Glucose was present in all experiments in this report, except the glucosidase inhibitor experiment. This was because CHO-K1 growth in maltose-only glucose-free medium was much slower than in glucose-containing medium, which will in turn result in long durations in cell expansion for the experiments in glucose-free medium. While glucose is present and will contribute to carbon flow into the TCA cycle, maltose metabolism is still observed using ¹³C-maltose, while minimal ¹³C was incorporated with ¹³C-trehalose. This demonstrated that maltose was metabolized in the presence of glucose. Similarly, maltose and trehalose were detected intracellularly, demonstrating that the disaccharide transport can happen in the presence of glucose. Nonetheless, the presence of glucose may have affected the observed magnitude of transport and metabolism, since competition in transport and metabolic pathways are a possibility. As most experiments were performed with two biological replicates, further work to explore maltose uptake and GAA’s role in maltose metabolism in CHO-K1 can be carried out to better understand how maltose is utilized by CHO-K1 cells.
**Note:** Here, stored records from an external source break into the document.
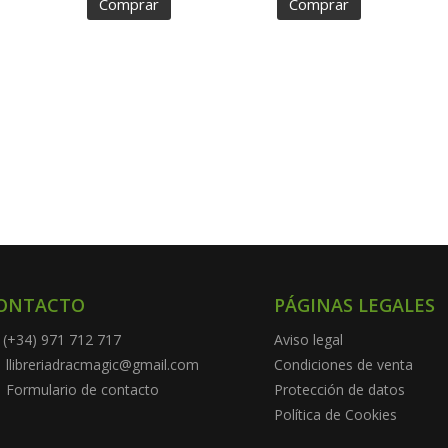
Comprar
Comprar
ONTACTO
PÁGINAS LEGALES
(+34) 971 712 717
Aviso legal
llibreriadracmagic@gmail.com
Condiciones de venta
Formulario de contacto
Protección de datos
Política de Cookies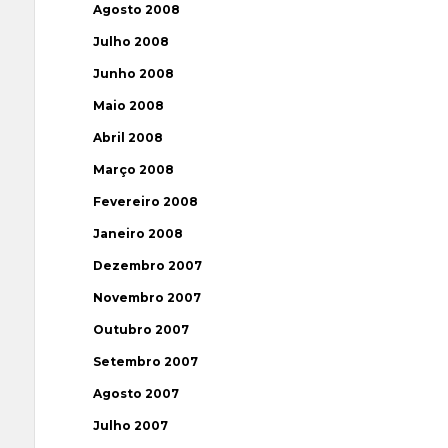
Agosto 2008
Julho 2008
Junho 2008
Maio 2008
Abril 2008
Março 2008
Fevereiro 2008
Janeiro 2008
Dezembro 2007
Novembro 2007
Outubro 2007
Setembro 2007
Agosto 2007
Julho 2007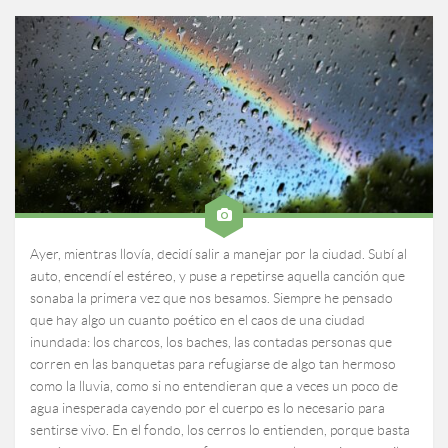
Ayer, mientras llovía, decidí salir a manejar por la ciudad. Subí al
auto, encendí el estéreo, y puse a repetirse aquella canción que
sonaba la primera vez que nos besamos. Siempre he pensado
que hay algo un cuanto poético en el caos de una ciudad
inundada: los charcos, los baches, las contadas personas que
corren en las banquetas para refugiarse de algo tan hermoso
como la lluvia, como si no entendieran que a veces un poco de
agua inesperada cayendo por el cuerpo es lo necesario para
sentirse vivo. En el fondo, los cerros lo entienden, porque basta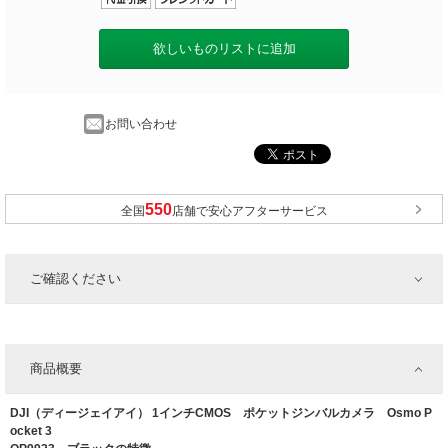
欲しいものリストに追加
お問い合わせ
全国
店舗で安心アフターサービス
ご確認ください
商品概要
DJI（ディージェイアイ） 1インチCMOS ポケットジンバルカメラ Osmo P
ocket 3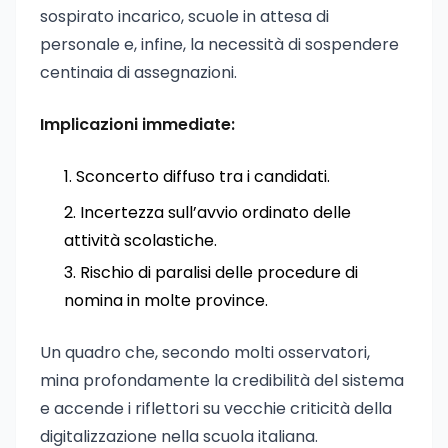
sospirato incarico, scuole in attesa di
personale e, infine, la necessità di sospendere
centinaia di assegnazioni.
Implicazioni immediate:
Sconcerto diffuso tra i candidati.
Incertezza sull’avvio ordinato delle
attività scolastiche.
Rischio di paralisi delle procedure di
nomina in molte province.
Un quadro che, secondo molti osservatori,
mina profondamente la credibilità del sistema
e accende i riflettori su vecchie criticità della
digitalizzazione nella scuola italiana.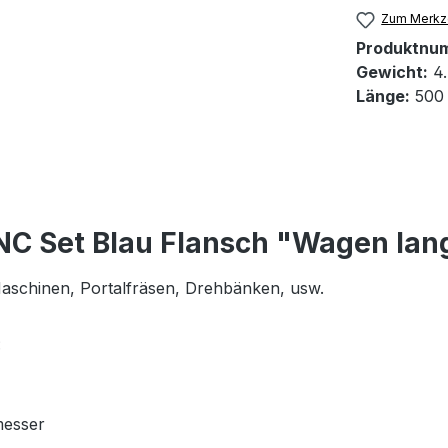
Zum Merkze
Produktnu
Gewicht:
4.
Länge:
500
NC Set Blau Flansch "Wagen lan
 Maschinen, Portalfräsen, Drehbänken, usw.
:
messer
Maltose supplementation has also been previously reported to improve CHO cell productivities while reducing lactate production and prolonging culture duration, through its combined effects as an additional carbohydrate source^2,3 and by increasing culture medium osmolality¹⁷. However, there is a limit to the concentration of maltose that can be supplemented to growth media, keeping the final media osmolality between 280-320 mOsm/kg that is optimum for cell growth. Having a better understanding of maltose uptake kinetics and metabolism can allow maltose supplementation to be utilized effectively and efficiently through the development of suitable culture conditions and feeding strategies.